Rendez-vous sous terre
Les échanges d’informations entre les plantes ne se font pas tous par voie aérienne. La grande majorité des plantes vivent en effet de manière symbiotique avec les champignons du sol. Et si nous avons tendance à penser que les champignons que l’on observe en forêt sont ceux qui sont présents en surface, ceux-ci n’émergent qu’après la reproduction. Les vrais champignons composent, eux, un ensemble de cellules allongées qui se répandent à travers tout le tapis forestier.
Les arbres fournissent aux champignons du sucre et ces derniers aident les arbres à recueillir l’eau et les éléments nutritifs du sol. De nombreuses plantes peuvent être ainsi liées sous terre via le réseau de champignons. Parfois, lorsqu’une plante a subi un dommage, les autres qui lui sont connectées par ce réseau de champignons se protègent de futures attaques alors même que d’autres, à même distance mais non connectées, ne le font pas. Ce réseau est un autre support pour acheminer l’information. Un authentique Wood Wide Web !

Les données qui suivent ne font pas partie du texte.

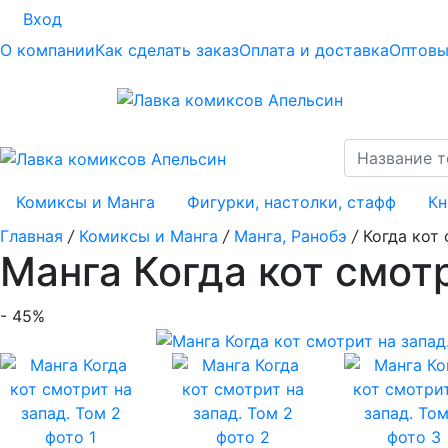
Вход
О компании
Как сделать заказ
Оплата и доставка
Оптовы
Комиксы и Манга
Фигурки, настолки, стафф
Кн
Главная
/
Комиксы и Манга
/
Манга, Ранобэ
/
Когда кот 
Манга Когда кот смотр
- 45%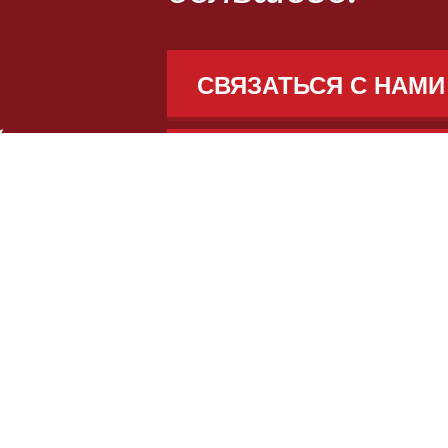
СВЯЗАТЬСЯ С НАМИ
ПОДАТЬ ЗАЯВКУ В B
ve,
Процесс подачи заявки
1423
Обучение и финансовая
: 818
помощь
Четырехсторонний план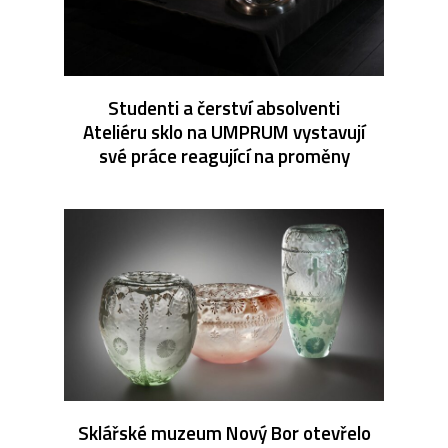
Studenti a čerství absolventi
Ateliéru sklo na UMPRUM vystavují
své práce reagující na proměny
Sklářské muzeum Nový Bor otevřelo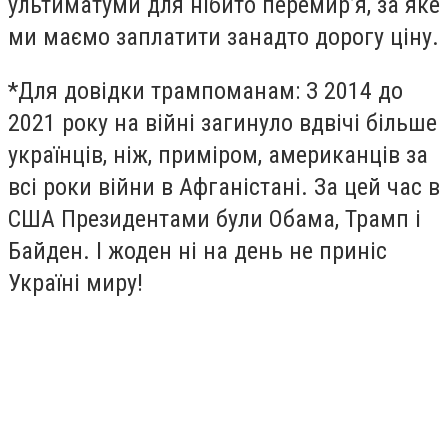
ультиматуми для нібито перемирʼя, за яке
ми маємо заплатити занадто дорогу ціну.
*Для довідки трампоманам: З 2014 до
2021 року на війні загинуло вдвічі більше
українців, ніж, приміром, американців за
всі роки війни в Афганістані. За цей час в
США Президентами були Обама, Трамп і
Байден. І жоден ні на день не приніс
Україні миру!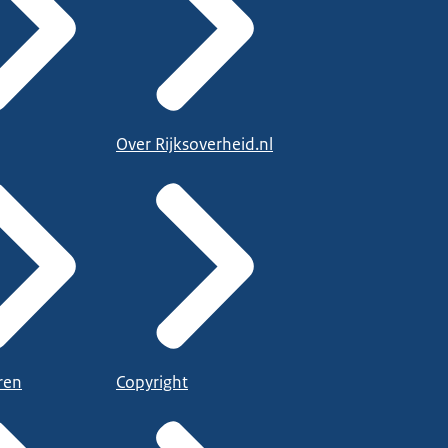
Over Rijksoverheid.nl
ren
Copyright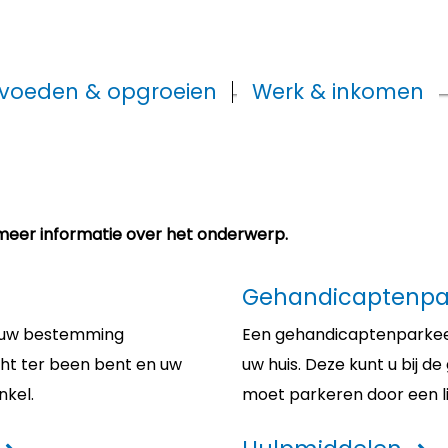
voeden & opgroeien
Werk & inkomen
meer informatie over het onderwerp.
Gehandicaptenpa
j uw bestemming
Een gehandicaptenparkeer
cht ter been bent en uw
uw huis. Deze kunt u bij d
nkel.
moet parkeren door een l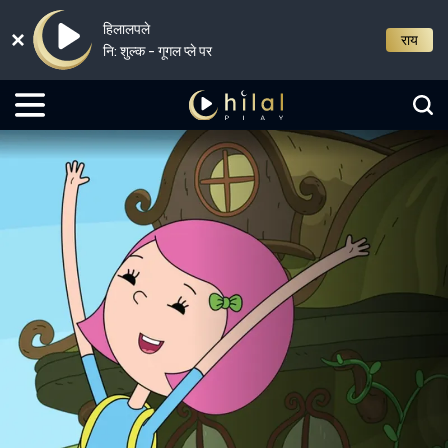
हिलालपले
राय
नि: शुल्क - गूगल प्ले पर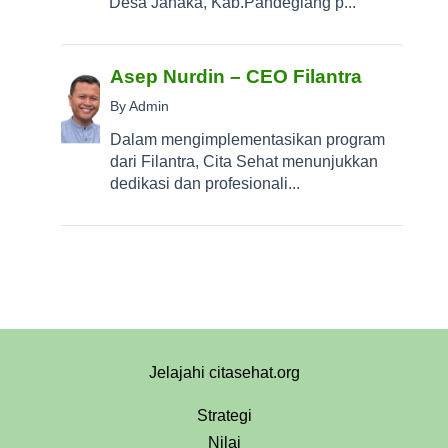
Desa Janaka, Kab.Pandeglang p...
Asep Nurdin – CEO Filantra
By Admin
Dalam mengimplementasikan program
dari Filantra, Cita Sehat menunjukkan
dedikasi dan profesionali...
Jelajahi citasehat.org
Strategi
Nilai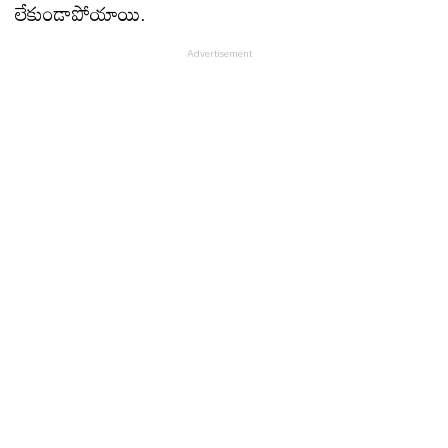
లేకుండాపోయాయి.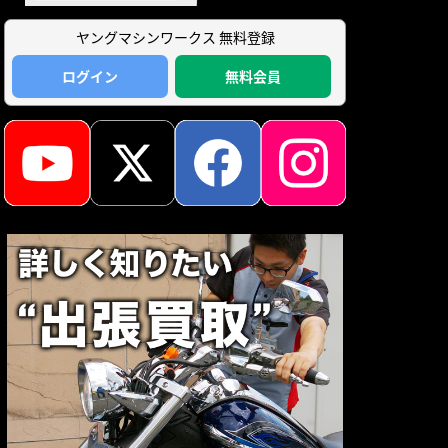
ヤングマシンワークス 無料登録
ログイン
無料会員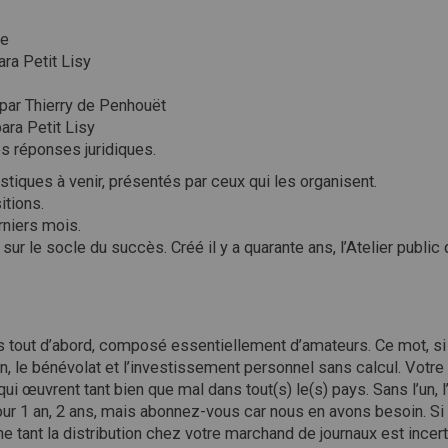
ée
ra Petit Lisy
 par Thierry de Penhouët
bara Petit Lisy
les réponses juridiques.
stiques à venir, présentés par ceux qui les organisent.
itions.
rniers mois.
e sur le socle du succès. Créé il y a quarante ans, l’Atelier publ
tes tout d’abord, composé essentiellement d’amateurs. Ce mot, s
on, le bénévolat et l’investissement personnel sans calcul. Votre
ui œuvrent tant bien que mal dans tout(s) le(s) pays. Sans l’un, 
pour 1 an, 2 ans, mais abonnez-vous car nous en avons besoin. Si
ne tant la distribution chez votre marchand de journaux est inc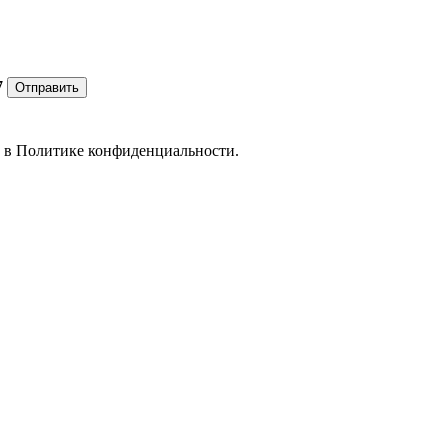
7
Отправить
е в
Политике конфиденциальности.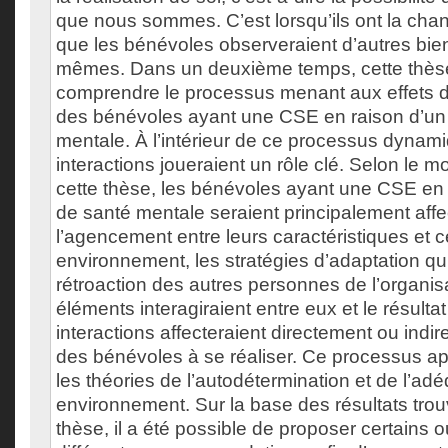
que nous sommes. C’est lorsqu’ils ont la chan
que les bénévoles observeraient d’autres bien
mêmes. Dans un deuxième temps, cette thès
comprendre le processus menant aux effets d
des bénévoles ayant une CSE en raison d’un 
mentale. À l’intérieur de ce processus dynami
interactions joueraient un rôle clé. Selon le 
cette thèse, les bénévoles ayant une CSE en 
de santé mentale seraient principalement affe
l’agencement entre leurs caractéristiques et c
environnement, les stratégies d’adaptation qu’il
rétroaction des autres personnes de l’organisa
éléments interagiraient entre eux et le résultat
interactions affecteraient directement ou indi
des bénévoles à se réaliser. Ce processus ap
les théories de l’autodétermination et de l’ad
environnement. Sur la base des résultats tro
thèse, il a été possible de proposer certains ou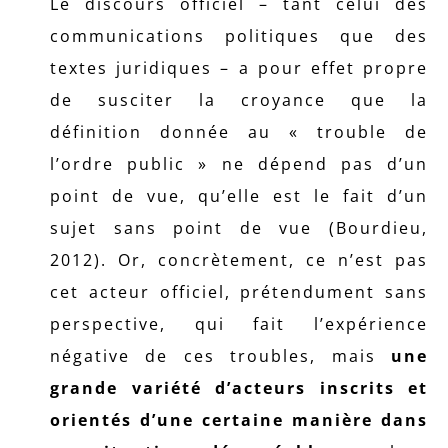
Le discours officiel – tant celui des
communications politiques que des
textes juridiques – a pour effet propre
de susciter la croyance que la
définition donnée au « trouble de
l’ordre public » ne dépend pas d’un
point de vue, qu’elle est le fait d’un
sujet sans point de vue (Bourdieu,
2012). Or, concrètement, ce n’est pas
cet acteur officiel, prétendument sans
perspective, qui fait l’expérience
négative de ces troubles, mais
une
grande variété d’acteurs inscrits et
orientés d’une certaine manière dans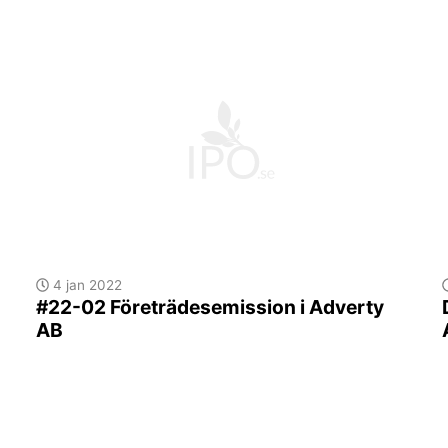
4 jan 2022
#22-02 Företrädesemission i Adverty
AB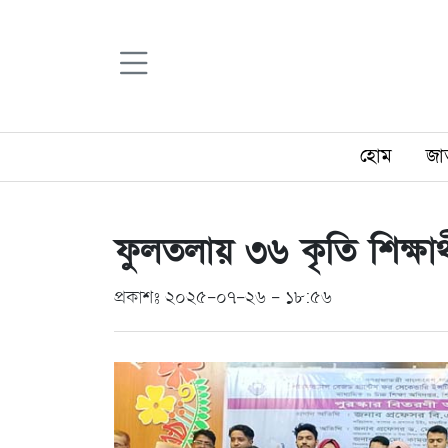
হোম
জা
ফুলতলায় ৩৬ কৃতি শিক্ষার্
প্রকাশঃ ২০২৫-০৭-২৬ - ১৮:৫৬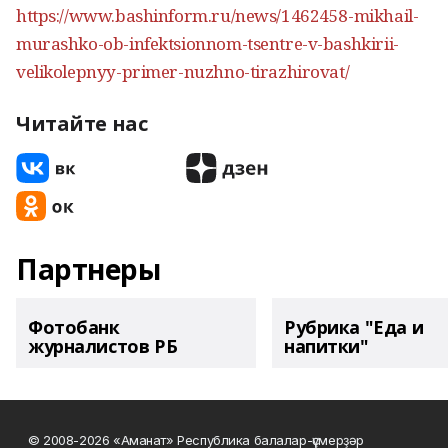
https://www.bashinform.ru/news/1462458-mikhail-
murashko-ob-infektsionnom-tsentre-v-bashkirii-
velikolepnyy-primer-nuzhno-tirazhirovat/
Читайте нас
Партнеры
Фотобанк
Рубрика "Еда и
журналистов РБ
напитки"
© 2008-2026 «Аманат» Республика балалар-үҫмерҙәр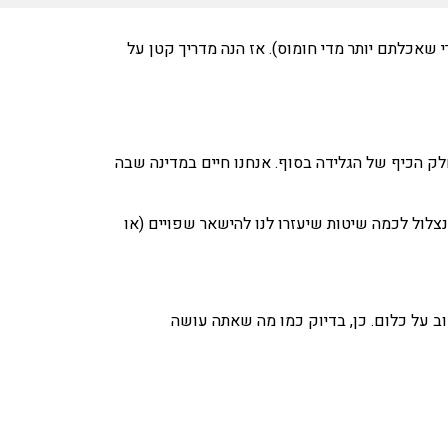
 שאכלתם יותר מדי חומוס). אז הנה מדריך קטן על
חלק הכיף של הגלידה בסוף. אנחנו חיים במדינה שבה
נצלול לכמה שיטות שיעזרו לנו להישאר שפויים (או
ב על כלום. כן, בדיוק כמו מה שאתה עושה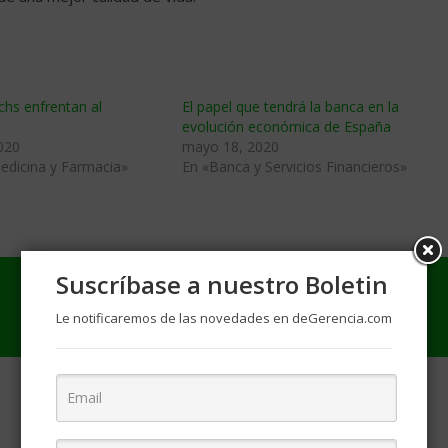
chs enfrentan al
El papel que tendrá la banca en la
evolución económica de España
020
mayo 18, 2020
edicina y Farmacia»
En «Banca y Servicios Financieros»
Suscríbase a nuestro Boletin
Le notificaremos de las novedades en deGerencia.com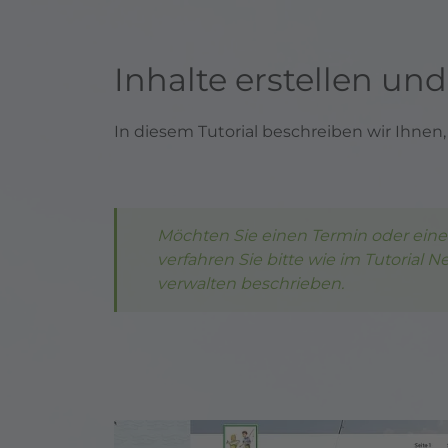
Inhalte erstellen un
In diesem Tutorial beschreiben wir Ihnen
Möchten Sie einen Termin oder eine
verfahren Sie bitte wie im Tutorial
Ne
verwalten
beschrieben.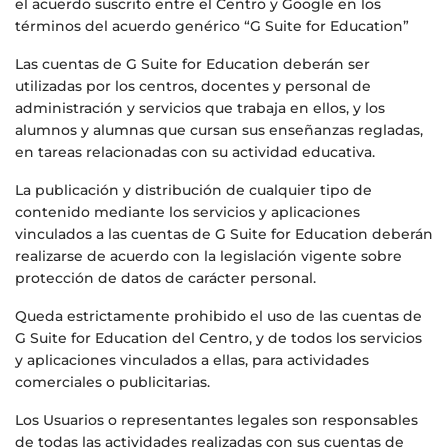
el acuerdo suscrito entre el Centro y Google en los
términos del acuerdo genérico “G Suite for Education”
Las cuentas de G Suite for Education deberán ser
utilizadas por los centros, docentes y personal de
administración y servicios que trabaja en ellos, y los
alumnos y alumnas que cursan sus enseñanzas regladas,
en tareas relacionadas con su actividad educativa.
La publicación y distribución de cualquier tipo de
contenido mediante los servicios y aplicaciones
vinculados a las cuentas de G Suite for Education deberán
realizarse de acuerdo con la legislación vigente sobre
protección de datos de carácter personal.
Queda estrictamente prohibido el uso de las cuentas de
G Suite for Education del Centro, y de todos los servicios
y aplicaciones vinculados a ellas, para actividades
comerciales o publicitarias.
Los Usuarios o representantes legales son responsables
de todas las actividades realizadas con sus cuentas de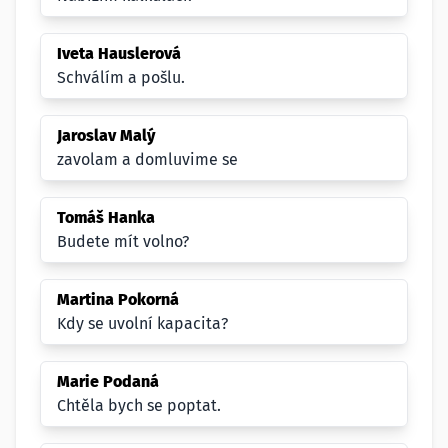
Iveta Hauslerová
Schválím a pošlu.
Jaroslav Malý
zavolam a domluvime se
Tomáš Hanka
Budete mít volno?
Martina Pokorná
Kdy se uvolní kapacita?
Marie Podaná
Chtěla bych se poptat.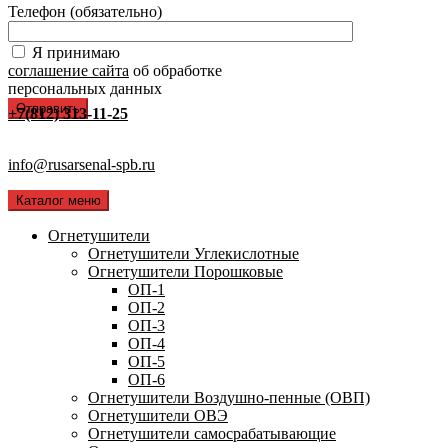
Телефон (обязательно)
Я принимаю
соглашение сайта
об обработке
персональных данных
+7(812) 313-11-25
info@rusarsenal-spb.ru
Каталог меню
Огнетушители
Огнетушители Углекислотные
Огнетушители Порошковые
ОП-1
ОП-2
ОП-3
ОП-4
ОП-5
ОП-6
Огнетушители Воздушно-пенные (ОВП)
Огнетушители ОВЭ
Огнетушители самосрабатывающие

Mais qui contrôle cette communication ? Les messages sont relayés par les champignons et peut-être que ce sont ces derniers qui en tirent le plus grand bénéfice, en collectant et en passant des informations vitales à leur hôte ; ils peuvent ainsi veiller sur leur capital… Les champignons aident les plantes à communiquer, soit, mais peut-être le font-ils dans leur propre intérêt, en privilégiant certains plutôt que d’autres, qu’ils soient ou non reliés à l’arbre qui émet le message. En ce sens, les champignons sont un peu comme un média social, qui écoute et se sert des messages de ses utilisateurs.
Et nous revoici revenus à la question de savoir si ces exemples concernent bien la « communication » au sens où nous l’entendons. Tout ce qui peut amener les gens à s’intéresser à la flore est bienvenu, mais attribuer aux arbres des qualités humaines, c’est certainement un peu rapide. Pour ma part, ce qui m’a attiré vers la botanique concernait la manière dont les arbres et les autres plantes s’adaptent de manière fluide à leur environnement. Peut-être que la diffusion de ces éléments chimiques n’est qu’un aspect supplémentaire de cette merveilleuse faculté d’adaptation…
Stuart Thompson, Senior Lecturer in Plant Biochemistry, University of Westminster
La version originale de cet article a été publiée sur The Conversation.